Records follow. Print exactly the lines from the one that has "Benutzerkonto erstellen" through the one that has "itar caer en", inclusive, and omit the pictures.

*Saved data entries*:
※ ※ ※

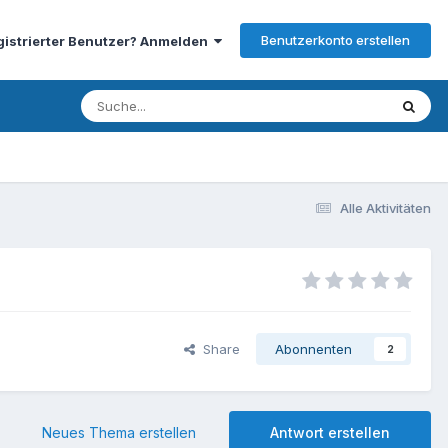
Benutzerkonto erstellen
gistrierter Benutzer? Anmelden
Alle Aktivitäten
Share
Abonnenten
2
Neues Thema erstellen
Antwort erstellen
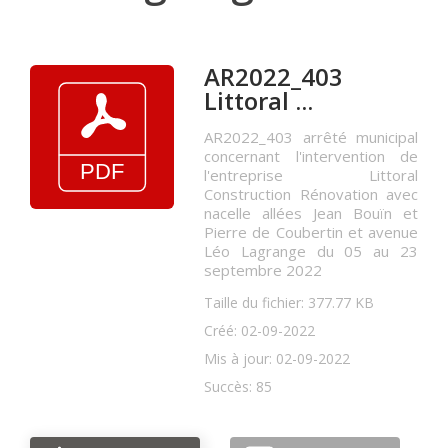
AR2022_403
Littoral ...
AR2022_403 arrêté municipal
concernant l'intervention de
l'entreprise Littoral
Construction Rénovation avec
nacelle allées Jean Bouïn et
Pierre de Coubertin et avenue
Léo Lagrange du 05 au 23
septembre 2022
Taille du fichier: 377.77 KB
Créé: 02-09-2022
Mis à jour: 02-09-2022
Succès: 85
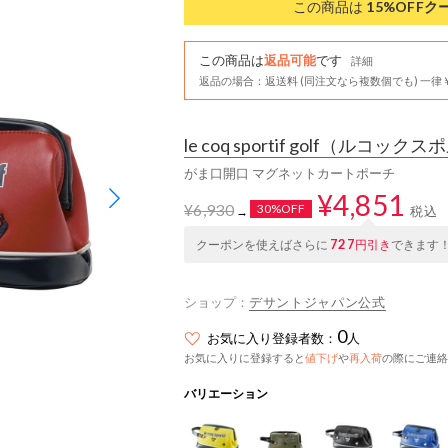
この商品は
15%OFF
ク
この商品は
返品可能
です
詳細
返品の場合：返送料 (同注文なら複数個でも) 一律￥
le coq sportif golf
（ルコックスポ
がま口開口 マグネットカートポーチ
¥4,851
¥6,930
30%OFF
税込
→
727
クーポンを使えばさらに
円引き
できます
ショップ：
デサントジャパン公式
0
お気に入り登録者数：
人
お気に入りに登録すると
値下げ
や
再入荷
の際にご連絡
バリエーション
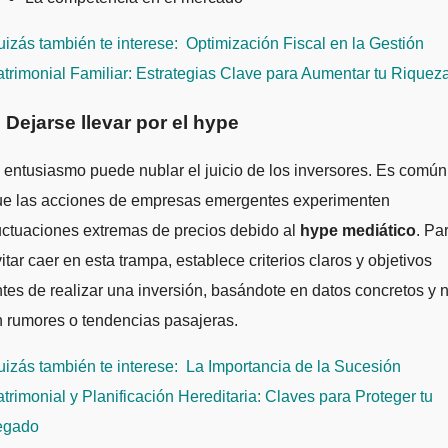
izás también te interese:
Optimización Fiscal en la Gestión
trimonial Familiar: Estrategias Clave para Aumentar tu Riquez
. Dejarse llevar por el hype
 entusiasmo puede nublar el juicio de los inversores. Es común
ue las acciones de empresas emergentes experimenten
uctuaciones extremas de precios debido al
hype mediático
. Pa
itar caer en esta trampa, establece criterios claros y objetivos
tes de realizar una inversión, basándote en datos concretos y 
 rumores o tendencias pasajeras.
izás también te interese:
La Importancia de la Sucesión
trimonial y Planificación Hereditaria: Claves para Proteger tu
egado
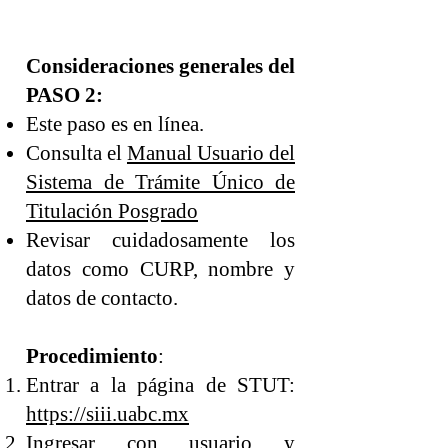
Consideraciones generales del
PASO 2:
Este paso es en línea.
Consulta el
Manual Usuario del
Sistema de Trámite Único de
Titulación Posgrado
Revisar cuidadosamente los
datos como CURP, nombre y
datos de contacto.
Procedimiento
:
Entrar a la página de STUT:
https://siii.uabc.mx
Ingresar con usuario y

※ ※ ※

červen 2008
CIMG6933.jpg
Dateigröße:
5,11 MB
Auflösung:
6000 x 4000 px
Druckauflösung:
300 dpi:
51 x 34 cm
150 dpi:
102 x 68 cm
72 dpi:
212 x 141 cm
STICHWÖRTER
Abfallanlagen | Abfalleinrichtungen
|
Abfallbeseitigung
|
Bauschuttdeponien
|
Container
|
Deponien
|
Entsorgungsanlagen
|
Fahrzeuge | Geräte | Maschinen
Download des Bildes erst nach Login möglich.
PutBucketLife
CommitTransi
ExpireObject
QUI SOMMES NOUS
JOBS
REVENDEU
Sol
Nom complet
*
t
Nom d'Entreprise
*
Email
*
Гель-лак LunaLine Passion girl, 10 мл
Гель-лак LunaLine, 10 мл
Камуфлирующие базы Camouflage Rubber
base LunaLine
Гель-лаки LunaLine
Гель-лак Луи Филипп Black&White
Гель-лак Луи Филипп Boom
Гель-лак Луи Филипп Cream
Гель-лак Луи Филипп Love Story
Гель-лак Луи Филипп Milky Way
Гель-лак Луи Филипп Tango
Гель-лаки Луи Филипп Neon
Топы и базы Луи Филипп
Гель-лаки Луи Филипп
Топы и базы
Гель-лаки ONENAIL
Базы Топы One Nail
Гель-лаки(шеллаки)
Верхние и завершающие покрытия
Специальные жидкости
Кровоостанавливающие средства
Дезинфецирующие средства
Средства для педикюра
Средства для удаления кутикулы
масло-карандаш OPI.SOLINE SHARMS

※ ※ ※

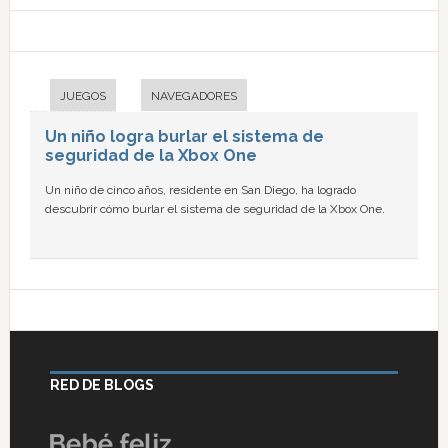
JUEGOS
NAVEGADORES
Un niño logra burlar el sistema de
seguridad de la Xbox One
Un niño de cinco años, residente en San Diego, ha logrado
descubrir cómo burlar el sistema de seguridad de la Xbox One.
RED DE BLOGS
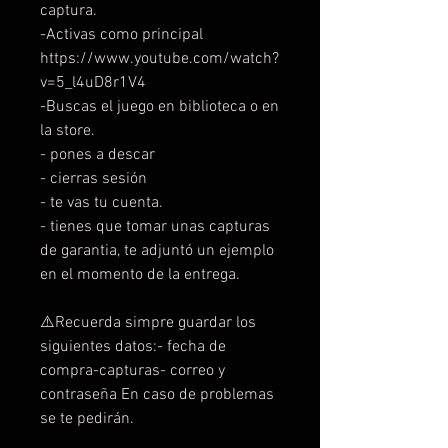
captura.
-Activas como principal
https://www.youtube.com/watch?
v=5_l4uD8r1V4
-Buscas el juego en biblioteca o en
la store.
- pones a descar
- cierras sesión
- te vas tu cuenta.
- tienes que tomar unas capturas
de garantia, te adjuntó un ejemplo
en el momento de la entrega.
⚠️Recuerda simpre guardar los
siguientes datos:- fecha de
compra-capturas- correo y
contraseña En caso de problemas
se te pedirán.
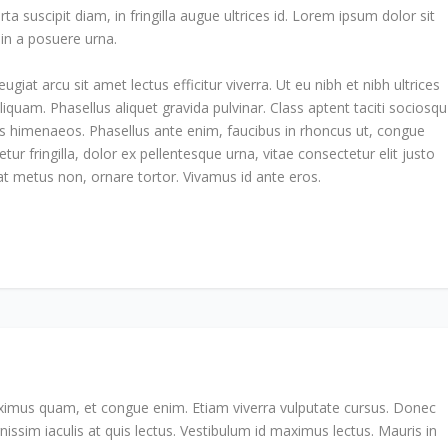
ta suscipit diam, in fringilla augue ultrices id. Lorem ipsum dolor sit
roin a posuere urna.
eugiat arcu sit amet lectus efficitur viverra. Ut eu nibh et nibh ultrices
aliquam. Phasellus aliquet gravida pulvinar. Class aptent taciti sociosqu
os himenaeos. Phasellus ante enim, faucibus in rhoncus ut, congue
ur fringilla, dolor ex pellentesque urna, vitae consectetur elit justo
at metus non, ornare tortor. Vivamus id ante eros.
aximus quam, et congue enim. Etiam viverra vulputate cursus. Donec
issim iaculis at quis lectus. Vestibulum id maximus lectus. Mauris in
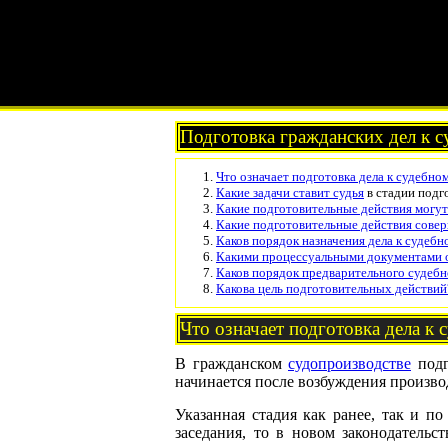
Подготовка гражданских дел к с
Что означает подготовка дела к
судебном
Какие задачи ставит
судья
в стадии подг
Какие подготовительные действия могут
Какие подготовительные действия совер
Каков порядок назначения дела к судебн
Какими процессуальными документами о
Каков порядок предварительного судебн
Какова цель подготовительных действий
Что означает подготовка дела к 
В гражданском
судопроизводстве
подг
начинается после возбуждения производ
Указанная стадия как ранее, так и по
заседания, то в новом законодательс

※ ※ ※

*ANSWER*:
Benutzerkonto erstellen
gistrierter Benutzer? Anmelden
Alle Aktivitäten
Share
Abonnenten
2
Neues Thema erstellen
Antwort erstellen
AR2022_403
Littoral ...
AR2022_403 arrêté municipal
concernant l'intervention de
l'entreprise Littoral
Construction Rénovation avec
nacelle allées Jean Bouïn et
Pierre de Coubertin et avenue
Léo Lagrange du 05 au 23
septembre 2022
Taille du fichier: 377.77 KB
Créé: 02-09-2022
Mis à jour: 02-09-2022
Succès: 85
この商品は
15%OFF
ク
この商品は
返品可能
です
詳細
返品の場合：返送料 (同注文なら複数個でも) 一律￥
le coq sportif golf
（ルコックスポ
がま口開口 マグネットカートポーチ
¥4,851
¥6,930
30%OFF
税込
→
727
クーポンを使えばさらに
円引き
できます
ショップ：
デサントジャパン公式
0
お気に入り登録者数：
人
お気に入りに登録すると
値下げ
や
再入荷
の際にご連絡
バリエーション
izás también te interese:
Optimización Fiscal en la Gestión
trimonial Familiar: Estrategias Clave para Aumentar tu Riquez
. Dejarse llevar por el hype
 entusiasmo puede nublar el juicio de los inversores. Es común
ue las acciones de empresas emergentes experimenten
uctuaciones extremas de precios debido al
hype mediático
. Pa
itar caer en esta trampa, establece criterios claros y objetivos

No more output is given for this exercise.